There is a regular introductory series of events usually on the first Saturday in each month.
In October, November, December, February and March this incorporates the school league which is open to any school or youth group that wants to take part. The courses on offer are normally yellow, orange and light green or score. At the end of the season trophies are awarded to the most successful school and the one with the highest number of participants. Medals are also awarded to everyone who competes in at least three events.
All club juniors are invited to attend the free junior training sessions held about 6 times per year. Non-members are also welcome to come and try out the training, on payment of a small fee for expenses. They are usually held in local venues such as commons or parks where there is a classroom or hall available in case the weather is bad.
The training sessions are usually during school holidays, and have a full day of activities, with groups of juniors at different levels from Light green/orange standard to complete beginners. Each group will be accompanied by one or more coaches from HH who will plan and lead the activities. There is no lower age limit, but parents of children under 8 are asked to stay with them.
From club training, the more experienced will move on to the South East Junior Squad which also runs regular training at more challenging venues. The club’s juniors represent HH in national junior competitions such as The Yvette Baker Trophy and the Peter Palmer Relays, as well as making a big contribution to the club’s score in the South East League.
Juniors can also take part in the Explorer Challenge, a national scheme which gives awards based on the number of controls found. They can also gain colour awards if they reach a specific standard on a colour coded course.
There is a junior newsletter, posted on the website, which contains articles and photos of interest to the juniors, and encouragement to join in with further activities and competitions. Contributions from juniors are always welcome.
As well as the activities specifically for juniors, juniors and their families (if they are members) are welcome to take part in all the activities of the club. This could include helping run events, either by doing a job on the day of the event itself, or in a more major way by planning the courses for an event or undertaking other roles. The club also participates in the major national orienteering competitions and relays and juniors are encouraged to take part, either on courses specifically for juniors, or if appropriate on courses also for adults.
The Yvette Baker Trophy
The Yvette Baker Trophy is an inter-club competition for juniors. All orienteering clubs in England and Wales are eligible to take part.
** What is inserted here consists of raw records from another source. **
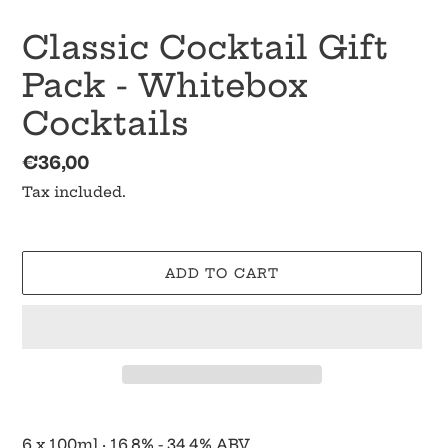
Classic Cocktail Gift
Pack - Whitebox
Cocktails
Regular
€36,00
price
Tax included.
ADD TO CART
Adding
product
6 x 100ml
·
16.8% - 34.4% ABV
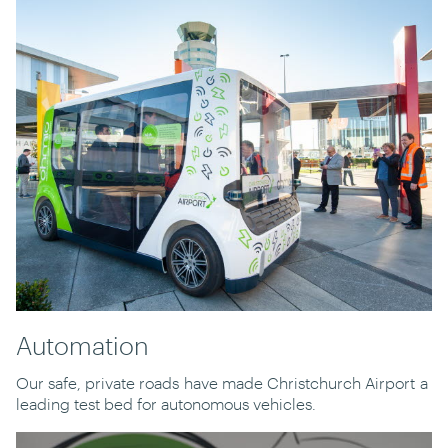
Automation
Our safe, private roads
have made Christchurch Airport
a
leading test bed for autonomous vehicles.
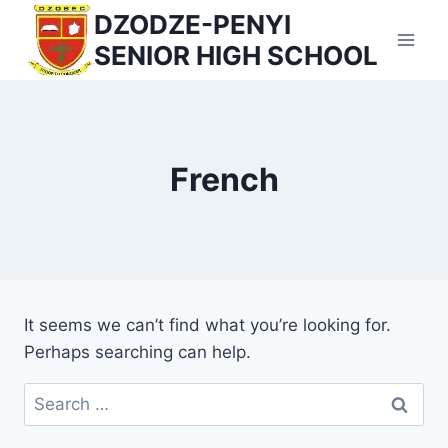
Skip
DZODZE-PENYI
to
SENIOR HIGH SCHOOL
content
French
It seems we can’t find what you’re looking for.
Perhaps searching can help.
Search
for:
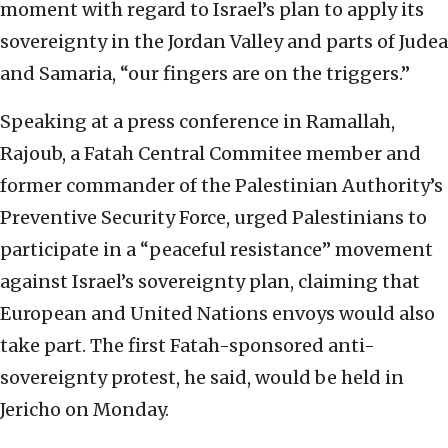
moment with regard to Israel’s plan to apply its
sovereignty in the Jordan Valley and parts of Judea
and Samaria, “our fingers are on the triggers.”
Speaking at a press conference in Ramallah,
Rajoub, a Fatah Central Commitee member and
former commander of the Palestinian Authority’s
Preventive Security Force, urged Palestinians to
participate in a “peaceful resistance” movement
against Israel’s sovereignty plan, claiming that
European and United Nations envoys would also
take part. The first Fatah-sponsored anti-
sovereignty protest, he said, would be held in
Jericho on Monday.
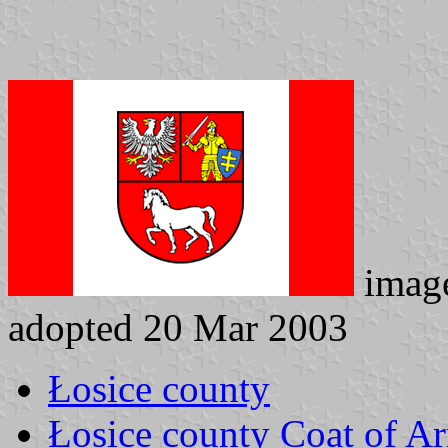
imag
adopted 20 Mar 2003
Łosice county
Łosice county Coat of A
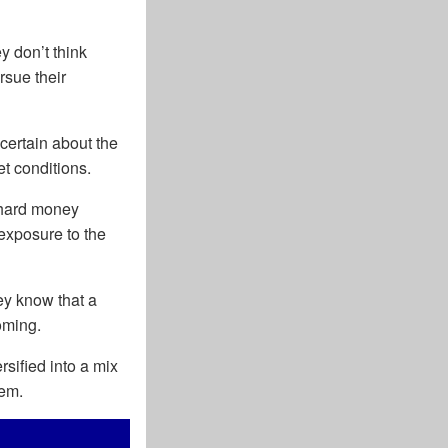
y don’t think
rsue their
certain about the
et conditions.
 hard money
 exposure to the
ey know that a
oming.
rsified into a mix
tem.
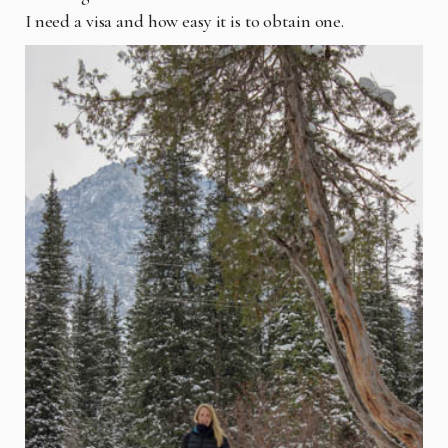
I need a visa and how easy it is to obtain one.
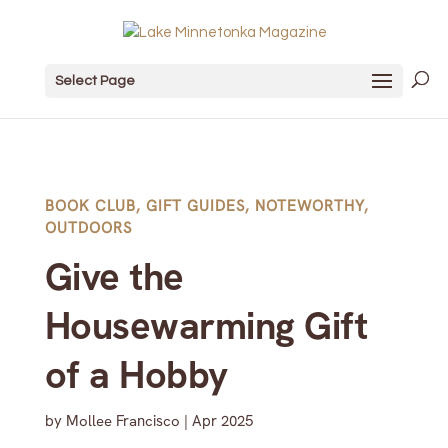
Select Page
BOOK CLUB
,
GIFT GUIDES
,
NOTEWORTHY
,
OUTDOORS
Give the
Housewarming Gift
of a Hobby
by
Mollee Francisco
|
Apr 2025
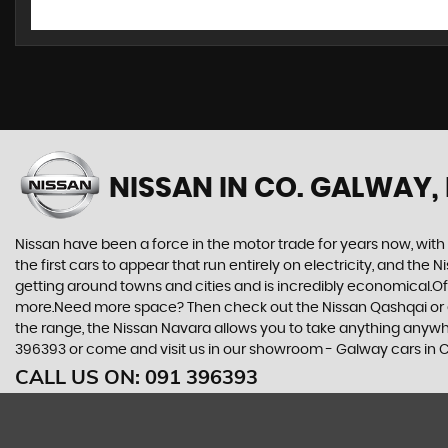
NISSAN
IN CO. GALWAY,
Nissan have been a force in the motor trade for years now, wit
the first cars to appear that run entirely on electricity, and the 
getting around towns and cities and is incredibly economical.Of 
more.Need more space? Then check out the Nissan Qashqai or eve
the range, the Nissan Navara allows you to take anything anywhere
396393 or come and visit us in our showroom - Galway cars in C
CALL US ON:
091 396393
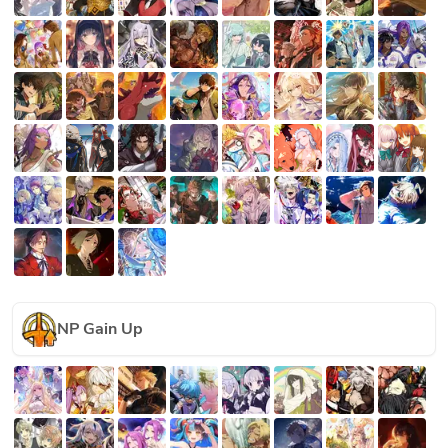
NP Gain Up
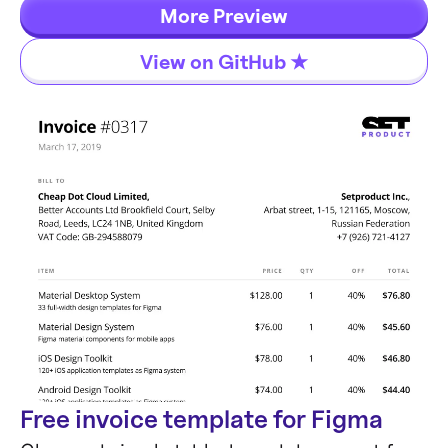
highlights, and contextual onboarding. No
More Preview
dependencies, just 5kb gzipped, fully
View on GitHub ★
customizable and accessible by default.
Free invoice template for Figma
Components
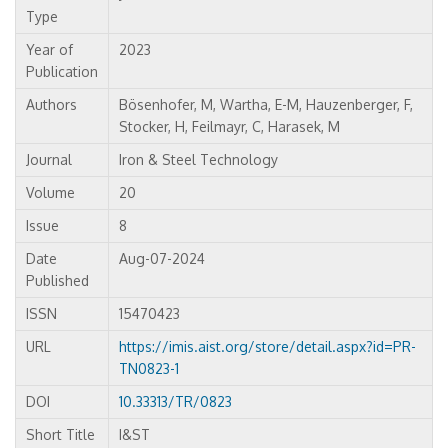
Type
Year of
2023
Publication
Authors
Bösenhofer, M, Wartha, E-M, Hauzenberger, F,
Stocker, H, Feilmayr, C, Harasek, M
Journal
Iron & Steel Technology
Volume
20
Issue
8
Date
Aug-07-2024
Published
ISSN
15470423
URL
https://imis.aist.org/store/detail.aspx?id=PR-
TN0823-1
DOI
10.33313/TR/0823
Short Title
I&ST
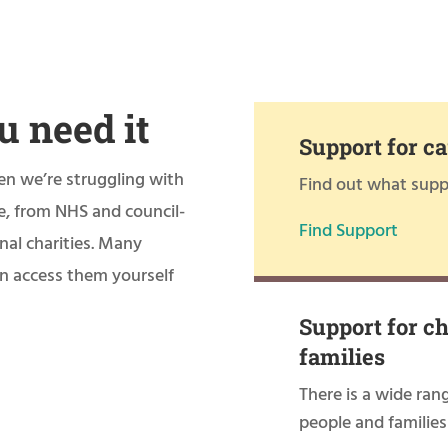
u need it
Support for ca
en we’re struggling with
Find out what suppo
le, from NHS and council-
Find Support
nal charities. Many
can access them yourself
Support for c
families
There is a wide ran
people and families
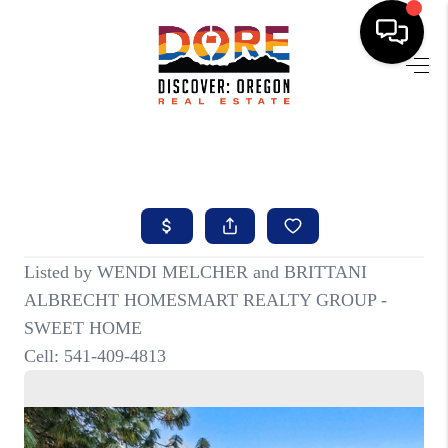
HOME
FIND YOUR HOME
BUYING
SELLING
ABOUT
FIND YOUR PEOPLE
WELLS OF LIFE
DEVELOPMENT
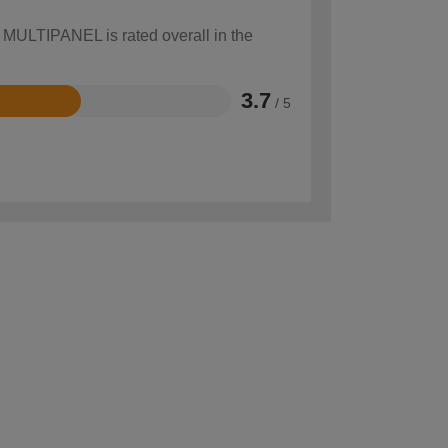
w MULTIPANEL is rated overall in the
3.7
/ 5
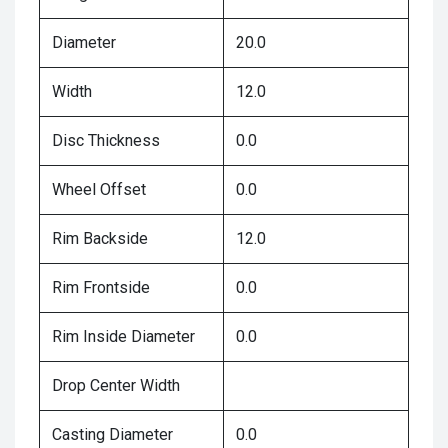
Diameter
20.0
Width
12.0
Disc Thickness
0.0
Wheel Offset
0.0
Rim Backside
12.0
Rim Frontside
0.0
Rim Inside Diameter
0.0
Drop Center Width
Casting Diameter
0.0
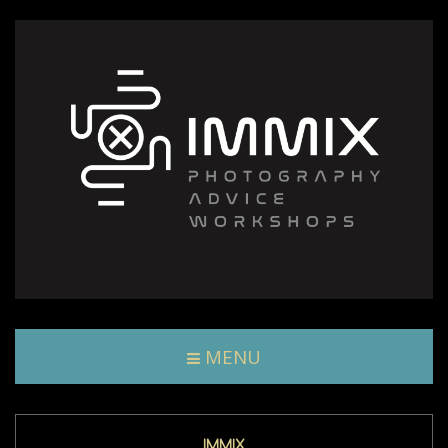
MENU
IMMIX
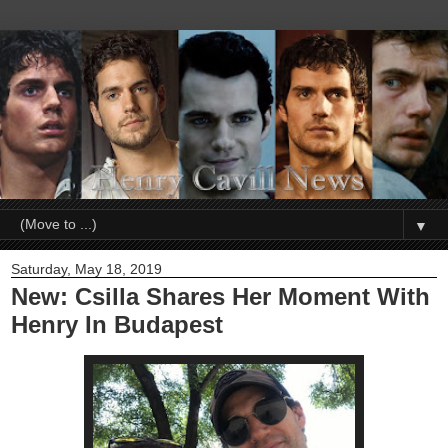
▼
Saturday, May 18, 2019
New: Csilla Shares Her Moment With
Henry In Budapest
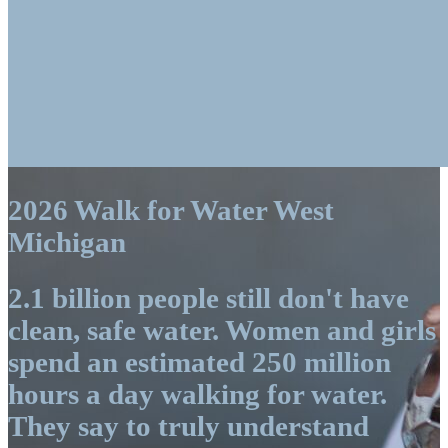
2026 Walk for Water West
Michigan
2.1 billion people still don't have
clean, safe water. Women and girls
spend an estimated 250 million
hours a day walking for water.
They say to truly understand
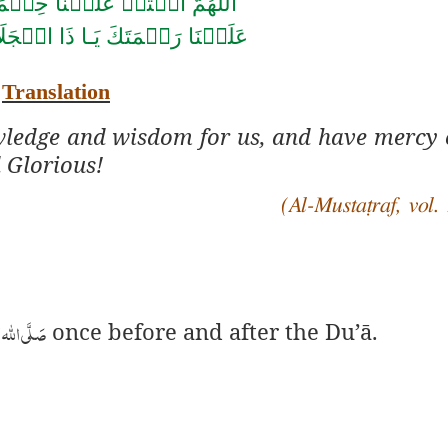
حۡ عَلَيۡنَا حِكۡمَتَكَ وَانۡشُرۡ
ِكۡرَام
عَلَيۡنَا رَحۡمَتَكَ يَـا ذَا
Translation
wledge and wisdom for us, and have mercy 
 Glorious!
(Al-Mustaṭraf, vol. 
اٰلہٖ وسلَّم
once before and after the Du’ā.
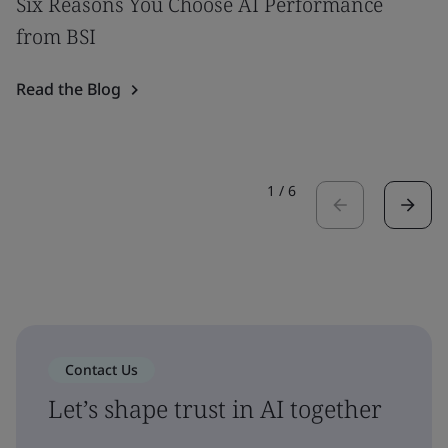
Six Reasons You Choose AI Performance
from BSI
Read the Blog
1
/
6
Contact Us
Let’s shape trust in AI together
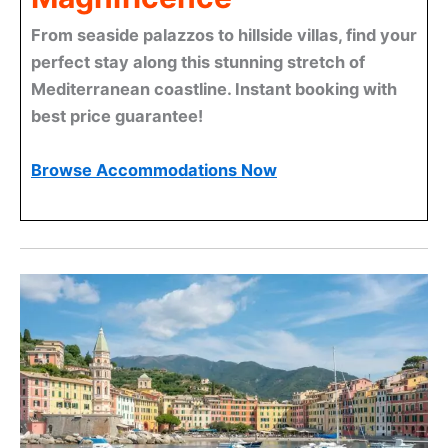
From seaside palazzos to hillside villas, find your
perfect stay along this stunning stretch of
Mediterranean coastline. Instant booking with
best price guarantee!
Browse Accommodations Now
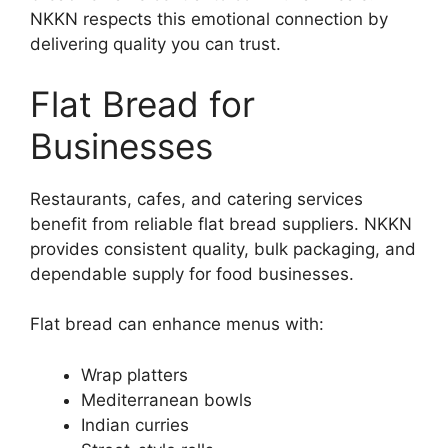
NKKN respects this emotional connection by
delivering quality you can trust.
Flat Bread for
Businesses
Restaurants, cafes, and catering services
benefit from reliable flat bread suppliers. NKKN
provides consistent quality, bulk packaging, and
dependable supply for food businesses.
Flat bread can enhance menus with:
Wrap platters
Mediterranean bowls
Indian curries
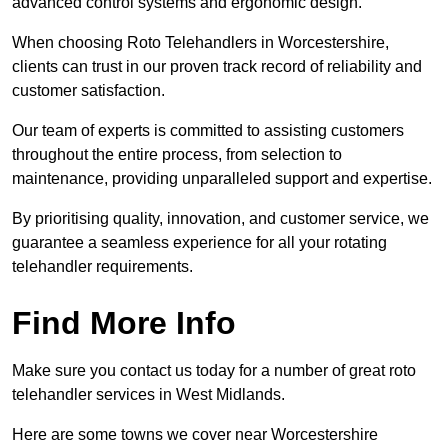
advanced control systems and ergonomic design.
When choosing Roto Telehandlers in Worcestershire,
clients can trust in our proven track record of reliability and
customer satisfaction.
Our team of experts is committed to assisting customers
throughout the entire process, from selection to
maintenance, providing unparalleled support and expertise.
By prioritising quality, innovation, and customer service, we
guarantee a seamless experience for all your rotating
telehandler requirements.
Find More Info
Make sure you contact us today for a number of great roto
telehandler services in West Midlands.
Here are some towns we cover near Worcestershire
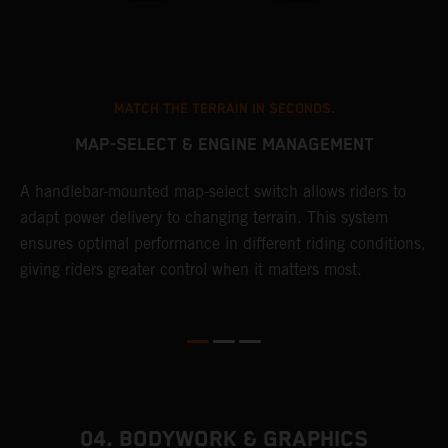
MATCH THE TERRAIN IN SECONDS.
MAP-SELECT & ENGINE MANAGEMENT
A handlebar-mounted map-select switch allows riders to
A
adapt power delivery to changing terrain. This system
p
ensures optimal performance in different riding conditions,
c
e
giving riders greater control when it matters most.
c
r
04. BODYWORK & GRAPHICS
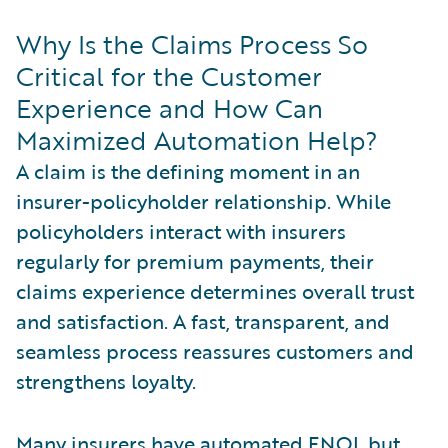
Why Is the Claims Process So
Critical for the Customer
Experience and How Can
Maximized Automation Help?
A claim is the defining moment in an
insurer-policyholder relationship. While
policyholders interact with insurers
regularly for premium payments, their
claims experience determines overall trust
and satisfaction. A fast, transparent, and
seamless process reassures customers and
strengthens loyalty.
Many insurers have automated FNOL but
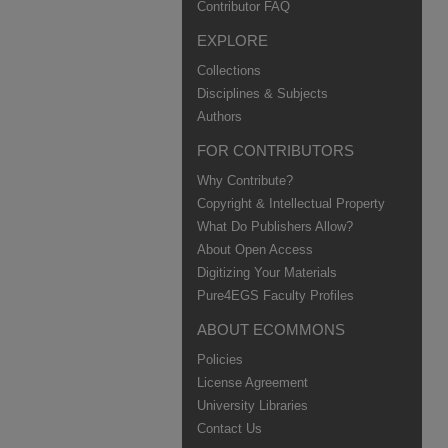
Contributor FAQ
EXPLORE
Collections
Disciplines & Subjects
Authors
FOR CONTRIBUTORS
Why Contribute?
Copyright & Intellectual Property
What Do Publishers Allow?
About Open Access
Digitizing Your Materials
Pure4EGS Faculty Profiles
ABOUT ECOMMONS
Policies
License Agreement
University Libraries
Contact Us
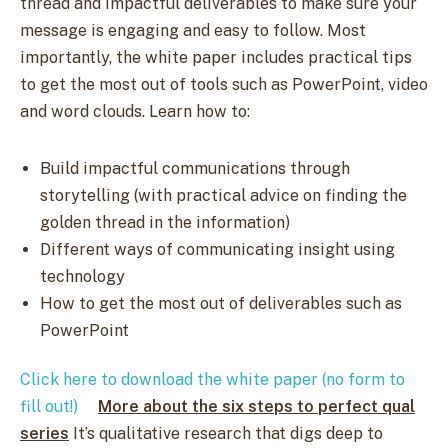
thread and impactful deliverables to make sure your
message is engaging and easy to follow. Most
importantly, the white paper includes practical tips
to get the most out of tools such as PowerPoint, video
and word clouds. Learn how to:
Build impactful communications through
storytelling (with practical advice on finding the
golden thread in the information)
Different ways of communicating insight using
technology
How to get the most out of deliverables such as
PowerPoint​​
Click here to download the white paper (no form to
fill out!)
More about the six steps to perfect qual
series
It’s qualitative research that digs deep to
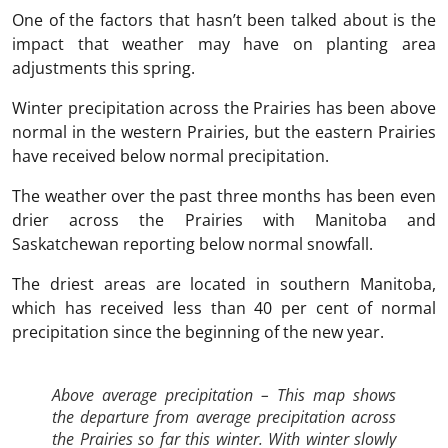
One of the factors that hasn’t been talked about is the
impact that weather may have on planting area
adjustments this spring.
Winter precipitation across the Prairies has been above
normal in the western Prairies, but the eastern Prairies
have received below normal precipitation.
The weather over the past three months has been even
drier across the Prairies with Manitoba and
Saskatchewan reporting below normal snowfall.
The driest areas are located in southern Manitoba,
which has received less than 40 per cent of normal
precipitation since the beginning of the new year.
Above average precipitation – This map shows
the departure from average precipitation across
the Prairies so far this winter. With winter slowly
Because of the number of clubs, the competition is made up of two rounds; a preliminary round which is organised on a Regional basis, and from which the best clubs are invited to compete in the final.
The final moves to a different region each year (HH hosted in 2017) and usually involves travelling and an overnight stay for those clubs good enough to reach the final. Over the years HH has been successful in winning its way through to the final in most years and although competition at that level is very strong, it is usually in the top 6 junior clubs in the country.
A little about the competition; as you would expect the course designations will be familiar to you, being the usual yellow, orange, light green and green. In general you will run the colour associated with your age group although if you have not achieved a standard in the event in previous years you are allowed to run a lower course. You are, of course, always able to run up! Scoring is 100 (for the winner in each class), 99, 98 etc. The highest 9 juniors score for their club across the range of courses but all team members can help the team by pushing rivals down the scores.
Representing your club is an exciting way of extending your orienteering experience and skill as well as a great day out, mixing with your club mates and meeting rivals from the other clubs.
Incidentally the trophy is named after Yvette Hague who won the World Middle Distance race at the World Championships in 1999 and is the only female British competitor to win a World Championships gold medal.